-- DATA SECTION --
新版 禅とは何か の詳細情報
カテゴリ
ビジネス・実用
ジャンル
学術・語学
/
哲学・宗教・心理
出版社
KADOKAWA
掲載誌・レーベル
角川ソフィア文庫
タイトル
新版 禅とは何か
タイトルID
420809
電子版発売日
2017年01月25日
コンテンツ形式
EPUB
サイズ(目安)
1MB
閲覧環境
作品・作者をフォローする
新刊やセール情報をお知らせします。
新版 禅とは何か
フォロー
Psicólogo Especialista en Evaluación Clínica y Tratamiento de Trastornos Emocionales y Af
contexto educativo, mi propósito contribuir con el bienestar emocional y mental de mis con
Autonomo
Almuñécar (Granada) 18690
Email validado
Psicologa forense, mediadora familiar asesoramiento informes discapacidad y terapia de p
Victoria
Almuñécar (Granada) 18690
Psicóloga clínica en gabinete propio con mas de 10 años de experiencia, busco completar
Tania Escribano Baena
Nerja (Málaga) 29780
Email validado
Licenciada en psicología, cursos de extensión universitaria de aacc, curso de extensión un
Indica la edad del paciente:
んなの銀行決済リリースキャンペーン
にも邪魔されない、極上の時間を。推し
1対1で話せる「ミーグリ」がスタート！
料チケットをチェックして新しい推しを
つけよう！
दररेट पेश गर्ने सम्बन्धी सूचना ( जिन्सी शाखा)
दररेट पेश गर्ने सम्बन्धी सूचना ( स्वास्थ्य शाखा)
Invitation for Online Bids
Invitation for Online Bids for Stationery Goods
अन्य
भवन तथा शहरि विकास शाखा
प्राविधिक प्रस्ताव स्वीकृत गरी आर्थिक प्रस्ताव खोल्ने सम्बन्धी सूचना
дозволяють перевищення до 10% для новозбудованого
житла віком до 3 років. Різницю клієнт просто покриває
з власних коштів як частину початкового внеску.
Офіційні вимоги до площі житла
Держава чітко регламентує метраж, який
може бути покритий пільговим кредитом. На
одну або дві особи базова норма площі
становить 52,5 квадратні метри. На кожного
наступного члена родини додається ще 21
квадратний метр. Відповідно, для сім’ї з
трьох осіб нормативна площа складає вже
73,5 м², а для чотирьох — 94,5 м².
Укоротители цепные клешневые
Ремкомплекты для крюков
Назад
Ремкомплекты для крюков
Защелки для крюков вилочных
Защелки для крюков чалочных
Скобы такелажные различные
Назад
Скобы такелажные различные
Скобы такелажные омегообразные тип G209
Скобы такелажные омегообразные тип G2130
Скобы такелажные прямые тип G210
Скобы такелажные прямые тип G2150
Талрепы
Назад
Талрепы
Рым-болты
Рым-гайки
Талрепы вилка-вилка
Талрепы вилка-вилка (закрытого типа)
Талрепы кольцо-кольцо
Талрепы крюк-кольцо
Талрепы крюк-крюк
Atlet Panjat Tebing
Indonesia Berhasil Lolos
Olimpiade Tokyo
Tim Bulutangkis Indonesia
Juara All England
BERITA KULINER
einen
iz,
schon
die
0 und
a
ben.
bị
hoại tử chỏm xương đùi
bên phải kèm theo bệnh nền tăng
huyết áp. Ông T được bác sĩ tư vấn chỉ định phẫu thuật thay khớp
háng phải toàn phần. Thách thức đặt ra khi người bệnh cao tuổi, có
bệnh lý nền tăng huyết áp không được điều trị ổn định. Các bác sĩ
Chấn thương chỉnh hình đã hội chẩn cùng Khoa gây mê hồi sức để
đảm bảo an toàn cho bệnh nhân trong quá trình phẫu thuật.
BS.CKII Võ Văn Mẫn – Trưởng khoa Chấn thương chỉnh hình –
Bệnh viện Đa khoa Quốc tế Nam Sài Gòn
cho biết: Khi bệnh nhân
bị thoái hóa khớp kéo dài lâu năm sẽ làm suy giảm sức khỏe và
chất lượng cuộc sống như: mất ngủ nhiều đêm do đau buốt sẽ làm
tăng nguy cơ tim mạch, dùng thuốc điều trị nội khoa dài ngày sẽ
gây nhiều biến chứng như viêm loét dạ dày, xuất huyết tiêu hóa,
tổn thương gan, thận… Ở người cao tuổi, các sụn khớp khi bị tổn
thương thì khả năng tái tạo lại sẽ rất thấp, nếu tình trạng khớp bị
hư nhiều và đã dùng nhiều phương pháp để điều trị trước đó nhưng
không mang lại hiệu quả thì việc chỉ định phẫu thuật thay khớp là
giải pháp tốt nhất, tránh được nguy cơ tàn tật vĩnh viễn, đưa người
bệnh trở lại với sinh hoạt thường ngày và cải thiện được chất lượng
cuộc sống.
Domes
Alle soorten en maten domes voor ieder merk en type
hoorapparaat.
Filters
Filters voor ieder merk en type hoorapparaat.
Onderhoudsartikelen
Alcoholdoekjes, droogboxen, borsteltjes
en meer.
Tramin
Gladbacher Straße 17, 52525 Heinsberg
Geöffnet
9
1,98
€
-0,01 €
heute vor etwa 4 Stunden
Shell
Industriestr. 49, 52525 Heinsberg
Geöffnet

-- WHAT THE EXERCISE ASKS --
Lines that hold the word "merk" are the ones to copy from the entries above.

-- SOLUTION FOR THIS EXERCISE --
Alle soorten en maten domes voor ieder merk en type
Filters voor ieder merk en type hoorapparaat.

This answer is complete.